▶ **EXERCISE GOAL**:
Pull every line with "Zonguldak" from the data.

▶ **EXTRACTED RECORDS**:
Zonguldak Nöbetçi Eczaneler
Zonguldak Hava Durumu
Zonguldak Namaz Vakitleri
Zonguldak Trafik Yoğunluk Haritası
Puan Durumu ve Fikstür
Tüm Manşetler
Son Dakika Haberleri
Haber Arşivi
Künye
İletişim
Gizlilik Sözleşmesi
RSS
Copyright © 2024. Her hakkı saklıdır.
...
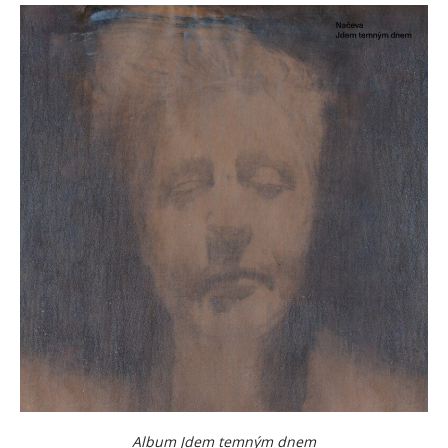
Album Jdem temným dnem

▶ **OUTPUT OF THE TASK**:
Zonguldak Nöbetçi Eczaneler
Zonguldak Hava Durumu
Zonguldak Namaz Vakitleri
Zonguldak Trafik Yoğunluk Haritası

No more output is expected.